Lynette was quite disappointed. Then Aylwin asked her if she could tell fortunes, and she shook her head. So we told her we were afraid she wasn't a proper gipsy at all, and then she said if we wanted our fortunes told, we must go to the fair.
So then we found out the proper fortuneteller was there. Then we asked her if they all sat round the fire in the evening, and ate stews of chicken and rabbit, and Aylwin said we should love to be invited to supper one night, and she laughed till she shook herself all over. Then Denys called us.
"It's all right," he said; "we're going to have some donkeys sent to choose from, the day after to-morrow. We'll have to wait till then."
Then Aylwin asked him to ask the man to invite us to a proper gipsy supper one evening. And Denys asked, and said we could pay fourpence a head. And the man grinned, and told us to come on Tuesday night at nine o'clock. So then we wished them good-bye and came away.
I don't know how it is, but we're always getting disappointments. We expected to see a beautiful donkey and come home with everything settled, and we thought we should see a crowded gipsy camp, with an old kind of witch that told fortunes, and men with earrings in their ears, and dancing and feasting going on, and perhaps a stolen child crying behind a tree. At least, that is what Lynette and I expected, and it all seemed so tame.

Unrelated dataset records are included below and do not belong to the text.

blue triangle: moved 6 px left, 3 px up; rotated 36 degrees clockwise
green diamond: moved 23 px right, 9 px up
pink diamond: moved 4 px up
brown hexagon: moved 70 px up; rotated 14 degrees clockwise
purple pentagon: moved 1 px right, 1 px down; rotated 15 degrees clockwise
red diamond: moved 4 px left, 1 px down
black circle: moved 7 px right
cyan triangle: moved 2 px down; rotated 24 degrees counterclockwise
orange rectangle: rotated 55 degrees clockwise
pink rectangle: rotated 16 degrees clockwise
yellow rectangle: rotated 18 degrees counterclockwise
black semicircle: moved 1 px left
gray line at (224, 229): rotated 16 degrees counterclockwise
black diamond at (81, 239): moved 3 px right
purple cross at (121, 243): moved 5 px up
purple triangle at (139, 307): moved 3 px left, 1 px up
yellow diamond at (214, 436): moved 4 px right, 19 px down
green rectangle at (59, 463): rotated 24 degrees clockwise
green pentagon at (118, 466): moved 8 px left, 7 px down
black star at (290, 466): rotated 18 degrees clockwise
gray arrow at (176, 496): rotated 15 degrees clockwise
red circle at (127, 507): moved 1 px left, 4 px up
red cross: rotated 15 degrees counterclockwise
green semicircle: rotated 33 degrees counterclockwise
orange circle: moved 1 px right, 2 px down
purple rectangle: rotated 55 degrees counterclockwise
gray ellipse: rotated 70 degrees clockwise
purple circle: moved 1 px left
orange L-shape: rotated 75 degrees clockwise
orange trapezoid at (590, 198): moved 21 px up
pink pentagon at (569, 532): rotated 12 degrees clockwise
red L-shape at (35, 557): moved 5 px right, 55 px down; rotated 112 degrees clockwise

But Denys said that the man knew some one who kept a lot of donkeys to sell, and he was at the fair. And he said he would tell him we wanted one, and he'd bring them along.
"I've given him till Monday evening," said Denys grandly; "and I've thought of a ripping plan. We'll put up another notice at the cross-roads, and tell people to bring their donkeys for us to choose from, the same evening."
"It'll be a kind of donkey-show," said Aylwin, capering in the road. "We'll have hordes of them driven in!"
So we cheered up, and looked forward to Monday. We always like something to look forward to. That's the best of making plans, and that's why we're never dull. Beatrice and Clarice say they are very often, but I told them they should make up plans as we do. We walked home quite contentedly, but when we began to talk about the gipsies' supper-party, I felt rather uncomfortable, for I didn't believe father would like Lynette and me to go to it. I told Denys so.
"Oh, well," he said, "you had better not go. Aylwin and I will, because father used to go into a gipsy camp; he told us so, and he had supper with them once. He said some of them are the most sober, respectable people there are."
"But we should love to come," I said a little discontentedly. "I do wish all the delicious things weren't wrong!"
"Don't be a prig!" said Aylwin.
And Lynette said excitedly:
"I mean to go—I don't care what old Gristle does; I shall be there if I'm punished ever so much afterwards!"
I didn't say any more, but I felt rather sober all the way home after that.